Its latest loss was in March, when a New Jersey jury ordered the drugmaker to pay $47.5 million in damages to an Idaho postal carrier who had a heart attack while taking the drug.
Last year, another New Jersey jury awarded $13.5 million to John McDarby, 77, who took Vioxx for four years before suffering a heart attack in 2004. McDarby, a diabetic confined to a wheelchair, died recently before collecting any money.
His widow, Irma, denied an interview request through her attorney, Jerry Kristal. After the verdict, the jury's spokesman said the panel sought to ease his family's pain with their award.
``I wanted for him to at least know that the people taking care of him are being taken care of,'' Tim Kile, the jury's foreman, said after the verdict was handed down in April 2006. ``There's got to be some solace in that.''
`Right Thing'
Mark Lanier, a Houston-based lawyer who won the first Vioxx verdict against Merck in 2005, praised Merck's decision to offer a global resolution of the cases.
Lanier won a $253 million jury award against Merck over the drug on behalf of the family of a Texas man who suffered a fatal heart attack while taking the painkiller. That award later was reduced to about $26 million and is on appeal.
``This was simply the right thing to do, and we're grateful that the people at Merck recognized that it was the right thing to do,'' Lanier said in a statement.

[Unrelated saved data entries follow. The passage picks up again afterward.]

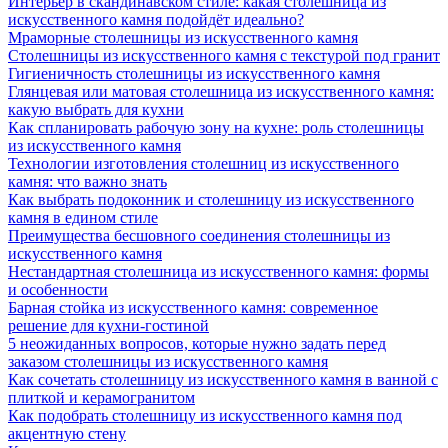
Интерьер в скандинавском стиле: какая столешница из
искусственного камня подойдёт идеально?
Мраморные столешницы из искусственного камня
Столешницы из искусственного камня с текстурой под гранит
Гигиеничность столешницы из искусственного камня
Глянцевая или матовая столешница из искусственного камня:
какую выбрать для кухни
Как спланировать рабочую зону на кухне: роль столешницы
из искусственного камня
Технологии изготовления столешниц из искусственного
камня: что важно знать
Как выбрать подоконник и столешницу из искусственного
камня в едином стиле
Преимущества бесшовного соединения столешницы из
искусственного камня
Нестандартная столешница из искусственного камня: формы
и особенности
Барная стойка из искусственного камня: современное
решение для кухни-гостиной
5 неожиданных вопросов, которые нужно задать перед
заказом столешницы из искусственного камня
Как сочетать столешницу из искусственного камня в ванной с
плиткой и керамогранитом
Как подобрать столешницу из искусственного камня под
акцентную стену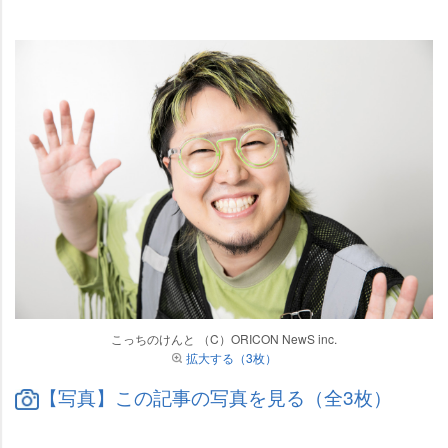
こっちのけんと （C）ORICON NewS inc.
拡大する（3枚）
【写真】この記事の写真を見る（全3枚）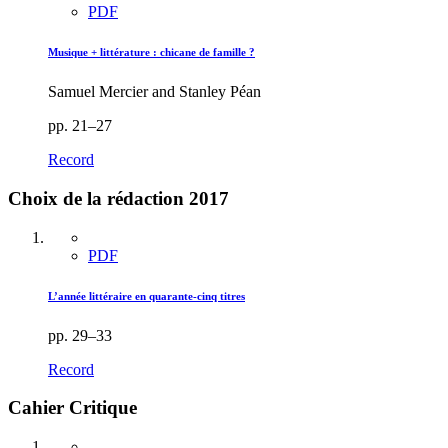
PDF
Musique
+
littérature : chicane de famille ?
Samuel Mercier and Stanley Péan
pp. 21–27
Record
Choix de la rédaction 2017
PDF
L’année littéraire en quarante-cinq titres
pp. 29–33
Record
Cahier Critique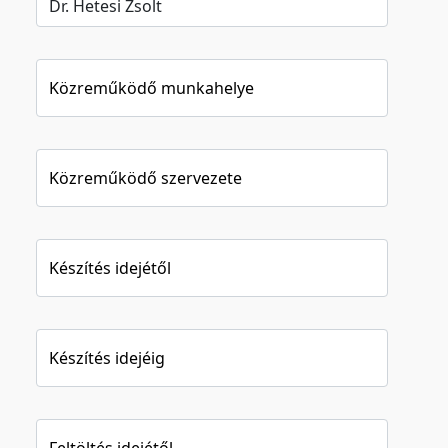
Közreműködő munkahelye
Közreműködő szervezete
Készítés idejétől
Készítés idejéig
Feltöltés idejétől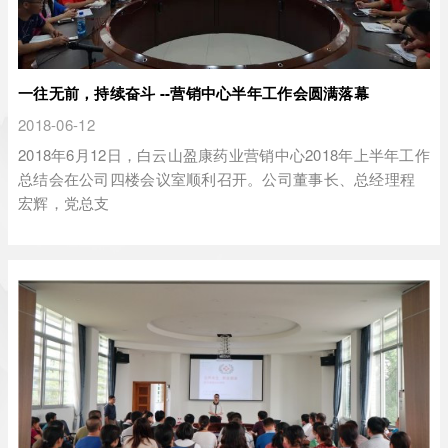
一往无前，持续奋斗 --营销中心半年工作会圆满落幕
2018-06-12
2018年6月12日，白云山盈康药业营销中心2018年上半年工作
总结会在公司四楼会议室顺利召开。公司董事长、总经理程
宏辉，党总支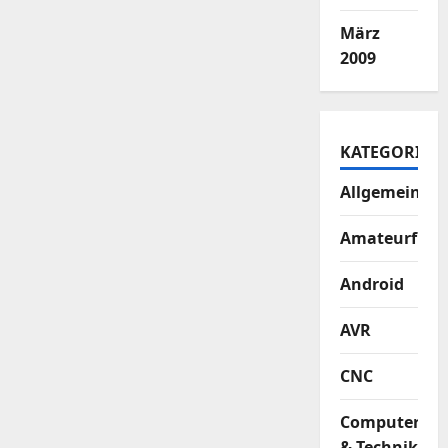
März
2009
KATEGORIEN
Allgemein
Amateurfun
Android
AVR
CNC
Computer
& Technik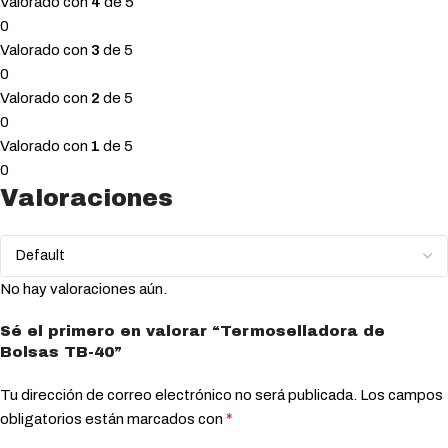
Valorado con
4
de 5
0
Valorado con
3
de 5
0
Valorado con
2
de 5
0
Valorado con
1
de 5
0
Valoraciones
No hay valoraciones aún.
Sé el primero en valorar “Termoselladora de
Bolsas TB-40”
Tu dirección de correo electrónico no será publicada.
Los campos
*
obligatorios están marcados con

Merck officials have ``done the calculations and found that buying certainty on these claims for $5 billion is the best way to go,'' said Michael Kelly, a Wilmington, Delaware-based lawyer who has represented other drugmakers in products-liability cases.
``This relieves them of the need to roll the dice anymore when it comes to these cases,'' Kelly added.
The case is In re Vioxx Products Liability Litigation, MDL 1657, U.S. District Court, Eastern District of Louisiana (New Orleans).